La deuda
Por Elisa Juárez Popoca
Santiago Millán Figueroa, tuvo que caminar doce kilómetros por una vereda, que a sus ochenta años, pareciera imposible. Erguido, con fuerza, a sabiendas de que ya hay un señor dueño de una camioneta que a las siete de la mañana sale cada día al pueblo para llevar a gente a sus diligencias, él tomó la decisión de ir a pie.
Y es que así tuvo que pasar años atrás, una mañana de jueves cuando, trabajando en el campo, le dijeron que Amelia, su esposa, quien había estado en el pueblo de Tetipac en un día de plaza, inesperadamente su primer hijo, se adelantó a nacer antes de lo que ellos esperaban. El doctor Antonio, el único en el pueblo, la atendió ahí mismo en la plaza, pues ya no alcanzó a llegar al consultorio.
En esa ocasión, el camino se le hizo largo, caminaba tan rápido que generaba en sus oídos una melodía como si las hojas de los árboles se pusieran al ritmo por donde pasaba cada vez más acelerado, ya no sabía si era eso o su corazón, ¡o las dos cosas! pero parecía una orquesta que le anunciaba que ya era padre y estaba a punto de conocer a su primer hijo.

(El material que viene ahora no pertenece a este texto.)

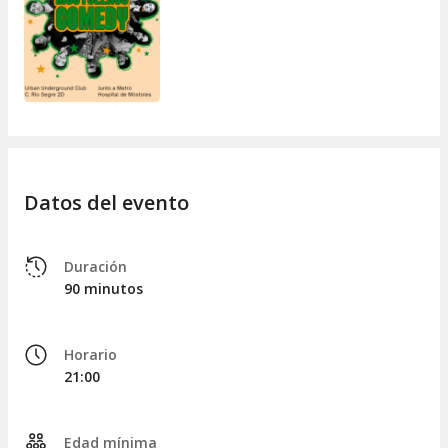
Datos del evento
Duración
90 minutos
Horario
21:00
Edad mínima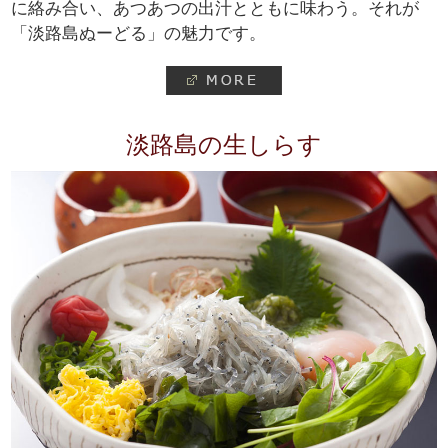
に絡み合い、あつあつの出汁とともに味わう。それが
「淡路島ぬーどる」の魅力です。
淡路島の生しらす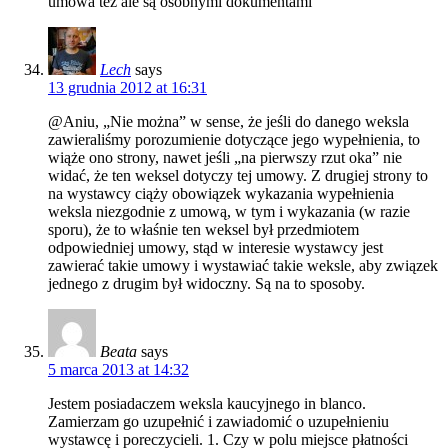
umowa tez ale są osobnymi dokumentami
Lech
says
13 grudnia 2012 at 16:31
@Aniu, „Nie można” w sense, że jeśli do danego weksla
zawieraliśmy porozumienie dotyczące jego wypełnienia, to
wiąże ono strony, nawet jeśli „na pierwszy rzut oka” nie
widać, że ten weksel dotyczy tej umowy. Z drugiej strony to
na wystawcy ciąży obowiązek wykazania wypełnienia
weksla niezgodnie z umową, w tym i wykazania (w razie
sporu), że to właśnie ten weksel był przedmiotem
odpowiedniej umowy, stąd w interesie wystawcy jest
zawierać takie umowy i wystawiać takie weksle, aby związek
jednego z drugim był widoczny. Są na to sposoby.
Beata
says
5 marca 2013 at 14:32
Jestem posiadaczem weksla kaucyjnego in blanco.
Zamierzam go uzupełnić i zawiadomić o uzupełnieniu
wystawcę i poreczycieli. 1. Czy w polu miejsce płatności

Cuando llegó a ver a su esposa, quien estaba en el consultorio del doctor Antonio, conoció a su hijo a través del llanto que contenía el compás de la melodía que había escuchado en el camino, pero fue insuperable la conjugación de ritmos cuando tuvo la oportunidad de abrazarlo y percibir su olor extraordinario y suavidad al acariciar sus pequeñas manos que lo transportó a otra dimensión.
Todo esto pasaba por su cabeza sesenta años después, algo le oprimía el corazón, un pendiente tenía que pensó que tenía que resolver. Recordó entonces cuando regresaron a casa felices con su hijo recién nacido, en ese momento, no tuvo dinero para pagar la atención del parto al doctor Antonio, y quedó de regresar después, desde esa ocasión, estaba muy agradecido por lo que había hecho.
El doctor Antonio, en cada desenlace feliz, encontraba la satisfacción que se había planteado al quedarse en el pueblo donde sabía que muchas historias iban a conformar su vida y vería en ellas lo que imaginó cuando decidió elegir esta desafiante profesión.
Santiago, por más que quiso acelerar el paso para volver a escuchar esa música melodiosa que escuchó hace sesenta años, ya no era posible hacerlo, aparte de que la mayoría de esos árboles ya no estaban, “por la codicia de la gente” decía él, “sí, muchos muebles para vender, pero nos están dejando sin árboles”. Esos árboles ya no estaban, y tampoco él ya no era el mismo, reflexionó con tristeza, el sonido que percibía era el de una melodía suave, con una armonización sencilla, y con silencios intercalados… de igual forma había cambiado.
Recordó también el día del funeral del doctor, todo el pueblo acudió. Él, Amelia y sus hijos estuvieron, en la misa, se sentó en una de las filas de hasta atrás, porque sentía pena, como si el difunto lo fuera a ver y reconocer porque no le había pagado lo que le debía, “qué ingrato soy”, se puso a pensar ese día, pero recordó también cómo, cuando ya estaba juntando para pagar su deuda, tenía que escoger entre hacerlo o comprar la comida para la semana, por la pérdida de su cosecha. Otro día que tenía el dinero, ya estando a punto de ir no se atrevió por la vergüenza de que ya habían pasado veinte años; “con qué cara me voy a presentar al doctor”, le decía a Amelia.
Hoy algo importante iba a suceder, en cuanto extendiera la mano y entregara el dinero, iba a estar satisfecho, y así fue, visitó a Horacio, el hijo del doctor, quien lo recibió sorprendido, poniéndole atención al encargo de disponer del mismo para pagar una misa en la iglesia del pueblo. En cuanto se despidió sintió una respiración diferente, ahora cuando le tocara irse, allá donde estaba el doctor, le iba a decir que sí había pagado a través de su hijo, pero lo más importante, iba a manifestarle sobre el tiempo que estuvo pensando en él, y el agradecimiento por atender el nacimiento de su hijo.
No pasó mucho tiempo cuando se reencontraron, el recorrido del camino que había hecho al nacimiento de su hijo, lo volvió a vivir, entre la brisa de las nubes en lugar de árboles, y un tipo de vereda con pilares formados con extrañas y hermosas especies de aves señalando el camino, fue una melodía diferente, esta sucesión de sonidos indescriptible con cariñosa dulzura condujo a que pudiera llegar nuevamente con sus ancestros; estaban en corro, contando anécdotas, entre ellos, su sorpresa fue entre abrazo y abrazo de recibimiento encontrarse con los brazos abiertos al doctor Antonio.